The two sexes are identical, except in spring: the tuber is then larger in the male than in the female. In juveniles the plumage tends towards grey.
Scientific name : Cygnus Olor
Family : Anatidae
Long. de 125 à 170 cm, Env. de 210 à 240 cm
Weight : de 9.000 à 13.000 gr
It is one of the heaviest birds able to fly in Europe along with the Dalmatian Pelican and the Great Bustard. Its flight is laborious and powerful. Shaking its large wings, it needs to run for a distance of 8 to 20 meters before it can take off. It flies with neck and head well stretched forward. Each flapping of the wings produces an undulating, sonorous rustle when in flight, and this sound can be heard several hundred meters away.

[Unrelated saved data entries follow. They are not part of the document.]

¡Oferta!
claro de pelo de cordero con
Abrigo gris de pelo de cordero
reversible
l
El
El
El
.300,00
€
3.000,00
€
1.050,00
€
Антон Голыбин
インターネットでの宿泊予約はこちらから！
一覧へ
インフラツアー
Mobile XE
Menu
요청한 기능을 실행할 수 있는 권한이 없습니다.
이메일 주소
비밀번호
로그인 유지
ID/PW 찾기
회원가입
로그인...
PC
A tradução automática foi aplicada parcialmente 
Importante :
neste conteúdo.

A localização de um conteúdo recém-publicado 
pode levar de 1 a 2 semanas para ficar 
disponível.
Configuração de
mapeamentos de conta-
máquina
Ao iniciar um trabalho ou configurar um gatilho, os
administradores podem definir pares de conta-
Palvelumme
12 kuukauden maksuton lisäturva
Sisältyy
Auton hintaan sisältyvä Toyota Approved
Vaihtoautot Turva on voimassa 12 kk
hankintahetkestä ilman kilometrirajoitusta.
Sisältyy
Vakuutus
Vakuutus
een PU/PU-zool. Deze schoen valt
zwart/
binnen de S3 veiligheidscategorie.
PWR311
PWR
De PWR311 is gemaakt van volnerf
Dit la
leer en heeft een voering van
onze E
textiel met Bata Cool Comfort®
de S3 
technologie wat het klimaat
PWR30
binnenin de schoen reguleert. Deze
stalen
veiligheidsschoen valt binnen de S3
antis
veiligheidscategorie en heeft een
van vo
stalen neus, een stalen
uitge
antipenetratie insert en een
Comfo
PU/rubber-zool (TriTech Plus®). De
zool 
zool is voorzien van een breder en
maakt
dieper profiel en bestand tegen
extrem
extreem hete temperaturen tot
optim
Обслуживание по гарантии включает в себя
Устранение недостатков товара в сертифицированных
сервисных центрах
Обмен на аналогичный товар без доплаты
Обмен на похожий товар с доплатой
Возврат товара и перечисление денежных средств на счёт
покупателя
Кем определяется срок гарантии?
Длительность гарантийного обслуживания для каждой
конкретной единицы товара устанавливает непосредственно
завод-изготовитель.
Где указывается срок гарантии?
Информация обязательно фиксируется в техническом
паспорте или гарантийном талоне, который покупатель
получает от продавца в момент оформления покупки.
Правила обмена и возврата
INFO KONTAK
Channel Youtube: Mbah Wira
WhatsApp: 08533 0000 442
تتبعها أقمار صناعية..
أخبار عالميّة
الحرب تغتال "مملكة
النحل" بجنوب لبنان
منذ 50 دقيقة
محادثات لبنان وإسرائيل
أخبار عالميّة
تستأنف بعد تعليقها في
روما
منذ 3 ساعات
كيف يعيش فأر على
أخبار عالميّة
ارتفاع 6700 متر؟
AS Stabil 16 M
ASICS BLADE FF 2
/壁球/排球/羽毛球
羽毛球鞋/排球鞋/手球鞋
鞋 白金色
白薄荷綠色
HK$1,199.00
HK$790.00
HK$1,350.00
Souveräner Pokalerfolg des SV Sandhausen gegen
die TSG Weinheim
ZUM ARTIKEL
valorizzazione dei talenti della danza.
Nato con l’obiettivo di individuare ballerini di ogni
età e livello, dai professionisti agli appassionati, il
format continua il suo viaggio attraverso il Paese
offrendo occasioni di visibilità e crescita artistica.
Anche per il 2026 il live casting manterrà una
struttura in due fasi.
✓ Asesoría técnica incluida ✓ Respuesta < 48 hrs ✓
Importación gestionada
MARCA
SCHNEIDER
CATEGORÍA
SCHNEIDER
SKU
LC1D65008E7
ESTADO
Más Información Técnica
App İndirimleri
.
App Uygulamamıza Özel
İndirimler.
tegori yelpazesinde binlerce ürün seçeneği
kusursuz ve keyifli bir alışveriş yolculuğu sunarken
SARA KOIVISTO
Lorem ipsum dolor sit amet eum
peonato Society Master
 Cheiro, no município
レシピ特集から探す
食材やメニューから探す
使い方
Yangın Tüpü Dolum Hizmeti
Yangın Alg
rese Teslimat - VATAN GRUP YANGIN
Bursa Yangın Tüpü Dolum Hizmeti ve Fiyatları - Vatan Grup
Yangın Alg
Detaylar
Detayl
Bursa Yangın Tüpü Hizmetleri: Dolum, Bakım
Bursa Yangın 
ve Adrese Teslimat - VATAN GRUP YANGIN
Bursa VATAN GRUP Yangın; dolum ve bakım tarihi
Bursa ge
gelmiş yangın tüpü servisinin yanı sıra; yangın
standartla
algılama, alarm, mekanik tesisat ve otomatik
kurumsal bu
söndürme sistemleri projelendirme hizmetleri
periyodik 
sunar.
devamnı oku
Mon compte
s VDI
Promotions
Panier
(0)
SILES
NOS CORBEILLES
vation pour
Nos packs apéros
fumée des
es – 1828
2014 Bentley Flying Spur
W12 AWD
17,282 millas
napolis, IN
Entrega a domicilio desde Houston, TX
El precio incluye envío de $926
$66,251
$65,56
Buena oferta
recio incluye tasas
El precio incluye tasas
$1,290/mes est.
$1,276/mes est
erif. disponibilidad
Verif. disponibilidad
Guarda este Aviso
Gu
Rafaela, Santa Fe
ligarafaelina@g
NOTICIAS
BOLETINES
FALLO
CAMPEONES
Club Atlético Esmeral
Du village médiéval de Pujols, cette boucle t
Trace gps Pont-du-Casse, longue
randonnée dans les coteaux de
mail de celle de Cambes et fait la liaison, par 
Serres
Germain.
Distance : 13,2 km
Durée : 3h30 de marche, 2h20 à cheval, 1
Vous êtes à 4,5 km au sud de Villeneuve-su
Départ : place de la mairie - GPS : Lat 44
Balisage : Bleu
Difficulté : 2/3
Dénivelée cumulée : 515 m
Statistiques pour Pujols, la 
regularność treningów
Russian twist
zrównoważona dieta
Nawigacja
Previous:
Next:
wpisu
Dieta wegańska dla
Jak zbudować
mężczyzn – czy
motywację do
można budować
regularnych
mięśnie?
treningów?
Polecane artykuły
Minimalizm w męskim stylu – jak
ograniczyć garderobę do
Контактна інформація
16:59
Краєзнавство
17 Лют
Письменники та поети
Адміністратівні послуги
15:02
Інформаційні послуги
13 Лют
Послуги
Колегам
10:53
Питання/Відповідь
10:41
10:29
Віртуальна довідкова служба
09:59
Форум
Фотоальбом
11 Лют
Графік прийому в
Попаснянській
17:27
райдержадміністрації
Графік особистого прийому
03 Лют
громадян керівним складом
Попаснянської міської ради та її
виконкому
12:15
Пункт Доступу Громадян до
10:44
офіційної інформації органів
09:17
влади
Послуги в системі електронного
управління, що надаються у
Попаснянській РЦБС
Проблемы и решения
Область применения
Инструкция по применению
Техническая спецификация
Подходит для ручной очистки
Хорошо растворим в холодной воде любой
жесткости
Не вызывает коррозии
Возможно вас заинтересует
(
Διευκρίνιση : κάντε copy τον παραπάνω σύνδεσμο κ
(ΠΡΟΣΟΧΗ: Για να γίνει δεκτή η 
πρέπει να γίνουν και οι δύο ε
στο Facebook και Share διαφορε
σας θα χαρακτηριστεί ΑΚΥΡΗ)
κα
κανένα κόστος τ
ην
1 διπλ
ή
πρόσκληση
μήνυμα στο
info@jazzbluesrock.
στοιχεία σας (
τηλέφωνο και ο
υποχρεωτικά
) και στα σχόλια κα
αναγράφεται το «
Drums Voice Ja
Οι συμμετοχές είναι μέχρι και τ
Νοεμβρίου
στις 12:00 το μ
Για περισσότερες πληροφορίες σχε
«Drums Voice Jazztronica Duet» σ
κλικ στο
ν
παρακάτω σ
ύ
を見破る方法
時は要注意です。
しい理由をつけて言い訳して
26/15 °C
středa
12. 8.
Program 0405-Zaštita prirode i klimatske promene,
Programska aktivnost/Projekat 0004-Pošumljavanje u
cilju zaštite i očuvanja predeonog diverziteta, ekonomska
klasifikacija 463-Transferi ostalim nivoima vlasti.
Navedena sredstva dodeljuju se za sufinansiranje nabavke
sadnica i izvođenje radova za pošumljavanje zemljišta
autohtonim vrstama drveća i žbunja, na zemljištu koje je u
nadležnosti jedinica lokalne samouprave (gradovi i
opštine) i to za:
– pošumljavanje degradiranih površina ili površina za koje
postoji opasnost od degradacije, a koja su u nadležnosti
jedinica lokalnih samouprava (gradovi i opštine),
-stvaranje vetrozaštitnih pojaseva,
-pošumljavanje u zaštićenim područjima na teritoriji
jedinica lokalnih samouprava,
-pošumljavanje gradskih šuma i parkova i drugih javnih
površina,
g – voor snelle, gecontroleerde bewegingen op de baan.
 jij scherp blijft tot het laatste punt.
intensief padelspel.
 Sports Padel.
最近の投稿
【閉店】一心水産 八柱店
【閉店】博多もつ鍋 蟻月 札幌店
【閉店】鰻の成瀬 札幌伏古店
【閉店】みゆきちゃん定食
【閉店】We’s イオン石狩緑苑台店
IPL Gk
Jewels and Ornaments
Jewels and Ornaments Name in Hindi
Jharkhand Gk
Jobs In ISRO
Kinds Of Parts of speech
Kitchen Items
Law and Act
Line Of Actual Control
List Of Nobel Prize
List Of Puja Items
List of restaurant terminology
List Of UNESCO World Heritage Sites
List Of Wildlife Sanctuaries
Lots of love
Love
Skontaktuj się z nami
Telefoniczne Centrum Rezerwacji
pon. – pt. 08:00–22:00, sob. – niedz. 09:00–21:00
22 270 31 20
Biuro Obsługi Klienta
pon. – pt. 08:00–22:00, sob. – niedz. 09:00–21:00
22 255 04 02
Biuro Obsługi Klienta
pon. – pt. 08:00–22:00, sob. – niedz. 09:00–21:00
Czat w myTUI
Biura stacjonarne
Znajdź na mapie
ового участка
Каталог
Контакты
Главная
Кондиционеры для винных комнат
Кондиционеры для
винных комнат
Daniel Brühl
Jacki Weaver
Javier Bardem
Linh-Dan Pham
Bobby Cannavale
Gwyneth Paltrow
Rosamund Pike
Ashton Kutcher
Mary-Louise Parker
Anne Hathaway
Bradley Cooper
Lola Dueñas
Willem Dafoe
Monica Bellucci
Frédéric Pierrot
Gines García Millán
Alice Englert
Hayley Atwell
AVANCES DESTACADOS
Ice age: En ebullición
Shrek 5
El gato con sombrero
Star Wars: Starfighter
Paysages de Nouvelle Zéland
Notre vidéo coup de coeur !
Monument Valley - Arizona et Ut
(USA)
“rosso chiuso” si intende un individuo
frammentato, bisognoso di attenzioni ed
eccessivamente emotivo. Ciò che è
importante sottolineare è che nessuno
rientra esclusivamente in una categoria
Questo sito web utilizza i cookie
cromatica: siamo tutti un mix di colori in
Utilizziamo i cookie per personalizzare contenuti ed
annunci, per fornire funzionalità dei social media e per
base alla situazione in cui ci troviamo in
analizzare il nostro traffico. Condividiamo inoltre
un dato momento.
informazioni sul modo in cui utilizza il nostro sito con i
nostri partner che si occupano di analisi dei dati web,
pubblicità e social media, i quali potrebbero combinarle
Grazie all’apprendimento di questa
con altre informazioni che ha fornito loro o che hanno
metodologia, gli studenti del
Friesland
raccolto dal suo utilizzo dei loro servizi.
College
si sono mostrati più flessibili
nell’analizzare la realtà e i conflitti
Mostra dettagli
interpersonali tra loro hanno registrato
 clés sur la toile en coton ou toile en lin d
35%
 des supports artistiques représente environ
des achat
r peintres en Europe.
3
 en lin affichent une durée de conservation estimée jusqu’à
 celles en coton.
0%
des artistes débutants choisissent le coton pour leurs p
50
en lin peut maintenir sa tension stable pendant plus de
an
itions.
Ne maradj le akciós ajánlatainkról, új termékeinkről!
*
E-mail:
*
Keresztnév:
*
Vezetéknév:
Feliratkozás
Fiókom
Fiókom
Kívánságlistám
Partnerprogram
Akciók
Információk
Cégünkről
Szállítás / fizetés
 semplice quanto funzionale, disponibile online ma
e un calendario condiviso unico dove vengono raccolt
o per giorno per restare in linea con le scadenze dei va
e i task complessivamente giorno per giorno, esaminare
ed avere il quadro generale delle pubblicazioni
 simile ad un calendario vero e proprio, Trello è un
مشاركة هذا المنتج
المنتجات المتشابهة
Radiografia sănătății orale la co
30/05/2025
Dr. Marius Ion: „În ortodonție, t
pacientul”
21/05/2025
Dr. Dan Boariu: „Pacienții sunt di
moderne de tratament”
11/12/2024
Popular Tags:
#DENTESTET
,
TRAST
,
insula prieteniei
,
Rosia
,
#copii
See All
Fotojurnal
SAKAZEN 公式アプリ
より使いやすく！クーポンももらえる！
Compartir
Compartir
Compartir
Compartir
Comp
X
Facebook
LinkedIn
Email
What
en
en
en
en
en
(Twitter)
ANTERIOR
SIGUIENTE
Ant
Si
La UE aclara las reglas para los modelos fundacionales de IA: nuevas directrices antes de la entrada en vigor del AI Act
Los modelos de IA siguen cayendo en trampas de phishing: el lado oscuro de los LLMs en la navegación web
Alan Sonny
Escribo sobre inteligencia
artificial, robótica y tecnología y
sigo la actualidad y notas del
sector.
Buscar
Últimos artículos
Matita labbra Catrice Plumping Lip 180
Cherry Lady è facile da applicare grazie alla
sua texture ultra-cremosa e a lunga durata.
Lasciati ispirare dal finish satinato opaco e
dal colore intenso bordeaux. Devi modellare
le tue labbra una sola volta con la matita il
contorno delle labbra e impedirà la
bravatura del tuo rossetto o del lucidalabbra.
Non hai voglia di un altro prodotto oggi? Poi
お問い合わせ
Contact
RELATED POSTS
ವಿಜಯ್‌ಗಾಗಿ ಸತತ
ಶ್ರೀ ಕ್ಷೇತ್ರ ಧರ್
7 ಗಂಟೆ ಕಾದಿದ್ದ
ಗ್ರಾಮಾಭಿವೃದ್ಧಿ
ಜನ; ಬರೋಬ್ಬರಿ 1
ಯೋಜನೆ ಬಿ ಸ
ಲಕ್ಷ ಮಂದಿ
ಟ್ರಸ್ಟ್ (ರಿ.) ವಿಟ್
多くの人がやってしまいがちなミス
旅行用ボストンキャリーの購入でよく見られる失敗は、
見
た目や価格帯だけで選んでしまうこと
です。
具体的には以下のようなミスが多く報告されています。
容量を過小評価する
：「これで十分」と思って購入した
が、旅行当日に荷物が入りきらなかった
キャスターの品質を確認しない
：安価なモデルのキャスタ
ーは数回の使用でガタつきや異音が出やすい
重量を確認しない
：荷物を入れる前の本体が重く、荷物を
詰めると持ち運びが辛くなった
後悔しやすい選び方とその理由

It is found on all bodies of water in Europe. In the wild, the mute swan needs a fairly large territory (1.5 to 4 hectares), which can include a small lake or an entire pond. Mute Swan is aggressive towards intruders on its territory.
Regime – Diet
The mute swan feeds mainly on plant matter. It grazes in grassy areas and wet meadows. It does not disdain molluscs or aquatic insects, captured with the help of its beak capable of filtering the mud through the slats.
Both parents build the nest. This is placed on a mound made of branches built in shallow water in the middle or at the edge of various bodies of water: lakes, rivers, ponds, parks. The nest is made of reeds and roots of aquatic plants and the interior is covered with fine plants, feathers and down.
The female lays from 4 to 8 eggs at the rate of one egg per two days. This mainly provides brooding, which lasts 34 to 41 days. Chicks are precocial and go to water immediately after hatching. Both parents raise the young together. The female broods the cygnet which often ride on the backs of the adults, and more often on the female. Juveniles can move in groups but pairs are monogamous. The Mute Swan can become aggressive, especially during the nesting period.
Lead contamination at the bottom of lakes and ponds threatens the Mute Swan. It is one of the wild species susceptible to the H5N1 strain of the virus responsible for avian influenza.
Its populations are stable, and it reproduces however very well in captivity or semi-captivity.
The mute swan is one of the species for which the protection measures granted by the Agreement on the Conservation of African-Eurasian Migratory Waterbirds and the Ramsar Convention apply.
In France, although this species is classified in the list of protected species, the form immutabilis or Polish white swan is classified in the list of domestic animals by the Ministry of Ecology, Energy, Sustainable Development and l ‘Territory Development.
The Mute Swan is usually silent. He is almost mute (hence his English name of “Mute Swan”). Mute Swans are less vocal than Whooper Swans and Tundra Swans. The sound most associated with this species is the sound of its wings in flight, audible up to two kilometers away.